Before discussing this, I'll start by first explaining the potential fix of the bug just in case this is part of the necessary considerations. The reason the bug happens is the fact that the lockset analysis does some path splitting, thus there exists a create(t2)-statement (the one after node 14) with mutex in the must-lockset.

Stupid question: Is that not a problem of how CL is constructed that is in principle independent of path-sensitivity and can, e.g., also arise as a result of context-sensitivity?

void evil(int x) {
      if(x) lock(a);
      create(t1)
      if(x) unlock(a);
}

void main() {
    // Branching to ensure created thread has a unique tid, even if there is potentially two places it is created : -)
    if (top) {
        evil(0);
    } else {
        evil(1);
    }
}

Assuming evil is analyzed context-sensitively with x in context (which it usually is), we have the same problem here?
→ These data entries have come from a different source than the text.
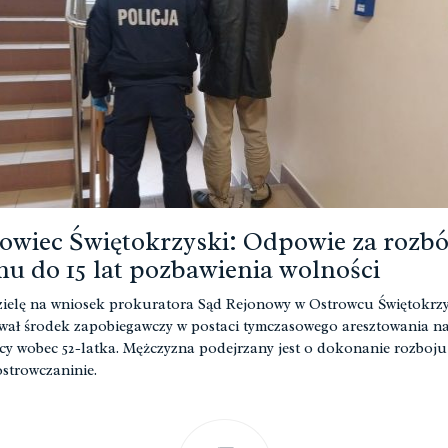
owiec Świętokrzyski: Odpowie za rozbó
mu do 15 lat pozbawienia wolności
ielę na wniosek prokuratora Sąd Rejonowy w Ostrowcu Świętokrz
wał środek zapobiegawczy w postaci tymczasowego aresztowania na
ęcy wobec 52-latka. Mężczyzna podejrzany jest o dokonanie rozboju
ostrowczaninie.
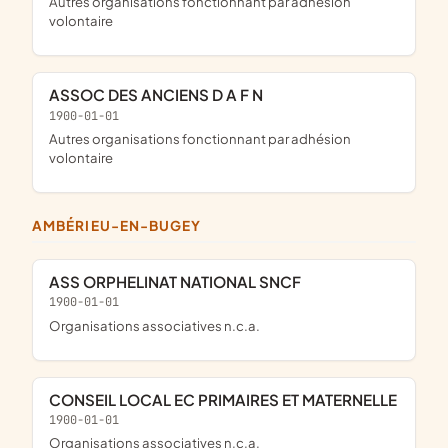
Autres organisations fonctionnant par adhésion
volontaire
ASSOC DES ANCIENS D A F N
1900-01-01
Autres organisations fonctionnant par adhésion
volontaire
AMBÉRIEU-EN-BUGEY
ASS ORPHELINAT NATIONAL SNCF
1900-01-01
Organisations associatives n.c.a.
CONSEIL LOCAL EC PRIMAIRES ET MATERNELLE
1900-01-01
Organisations associatives n.c.a.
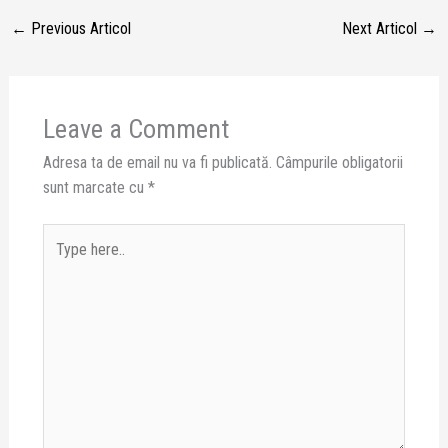
←
Previous Articol
Next Articol
→
Leave a Comment
Adresa ta de email nu va fi publicată.
Câmpurile obligatorii
sunt marcate cu
*
Type
here..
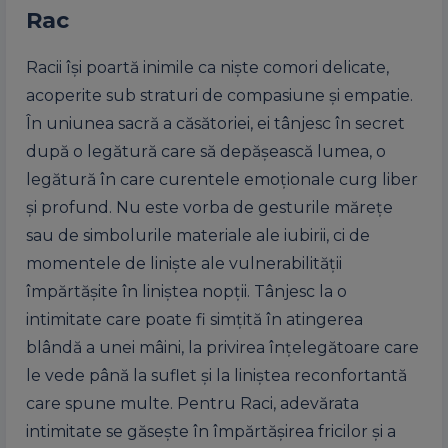
Rac
Racii își poartă inimile ca niște comori delicate,
acoperite sub straturi de compasiune și empatie.
În uniunea sacră a căsătoriei, ei tânjesc în secret
după o legătură care să depășească lumea, o
legătură în care curentele emoționale curg liber
și profund. Nu este vorba de gesturile mărețe
sau de simbolurile materiale ale iubirii, ci de
momentele de liniște ale vulnerabilității
împărtășite în liniștea nopții. Tânjesc la o
intimitate care poate fi simțită în atingerea
blândă a unei mâini, la privirea înțelegătoare care
le vede până la suflet și la liniștea reconfortantă
care spune multe. Pentru Raci, adevărata
intimitate se găsește în împărtășirea fricilor și a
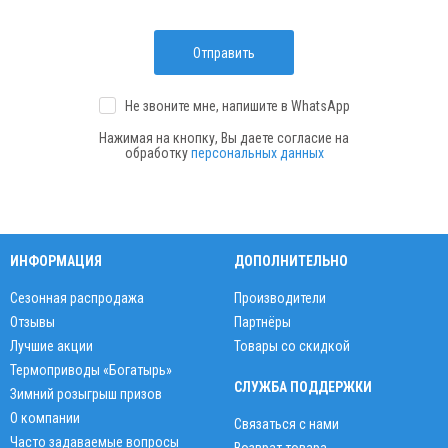
Отправить
Не звоните мне, напишите
в WhatsApp
Нажимая на кнопку, Вы даете согласие на
обработку
персональных данных
ИНФОРМАЦИЯ
ДОПОЛНИТЕЛЬНО
Сезонная распродажа
Производители
Отзывы
Партнёры
Лучшие акции
Товары со скидкой
Термоприводы «Богатырь»
СЛУЖБА ПОДДЕРЖКИ
Зимний розыгрыш призов
О компании
Связаться с нами
Часто задаваемые вопросы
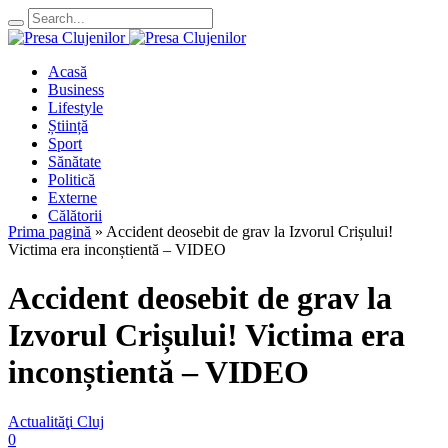
Acasă
Business
Lifestyle
Știință
Sport
Sănătate
Politică
Externe
Călătorii
Prima pagină
»
Accident deosebit de grav la Izvorul Crișului!
Victima era inconștientă – VIDEO
Accident deosebit de grav la
Izvorul Crișului! Victima era
inconștientă – VIDEO
Actualităţi Cluj
0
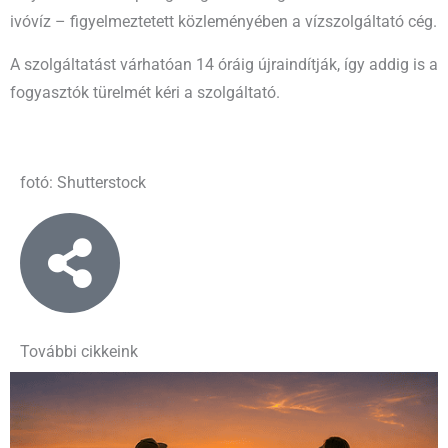
ivóvíz – figyelmeztetett közleményében a vízszolgáltató cég.
A szolgáltatást várhatóan 14 óráig újraindítják, így addig is a
fogyasztók türelmét kéri a szolgáltató.
fotó: Shutterstock
További cikkeink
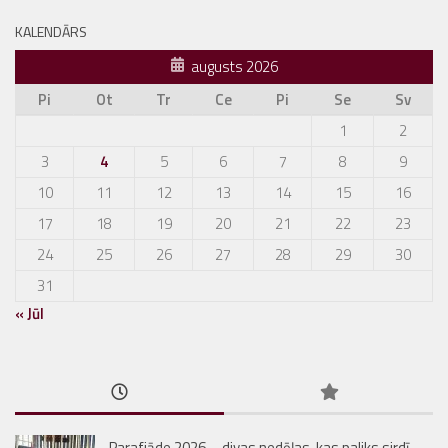
KALENDĀRS
augusts 2026
Pi
Ot
Tr
Ce
Pi
Se
Sv
1
2
3
4
5
6
7
8
9
10
11
12
13
14
15
16
17
18
19
20
21
22
23
24
25
26
27
28
29
30
31
« Jūl
Parafiāde 2026 – divas nedēļas, kas paliks sirdī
Or not?

I haven't thought about that, but you are right, we do have the same problem here. In 1db14cb I added another test, which covers this. However, I think that the fix for the path-sensitivity problem should fix this, too, since in that case, we would again have another creation statement without the mutex locked and add it to the tainted set (or use your approach).

Afterthought: how do you deal with ambiguous creators? I guess giving up when the thread id is no longer unique?

I was assuming initially, that the three cases in the section "Notes on non-unique thread ids" from the PR-summary are the only relevant cases, where ambiguous creators could be a problem, but thinking about it, that is a really bold claim, which I just should not make without knowing a proof for it. Checking if the descendant threads have a unique thread id wouldn't even result in a loss of precision in most cases[1], since the threadJoin analysis also gives up on non-unique TIDs.

Would T → T → 2 L with 2 L a must set not be the better choice?
(Alternatively, you may want to write it as T → 2 ( T × 2 L ) with the invariant that there is only one tuple (t,L) for each t)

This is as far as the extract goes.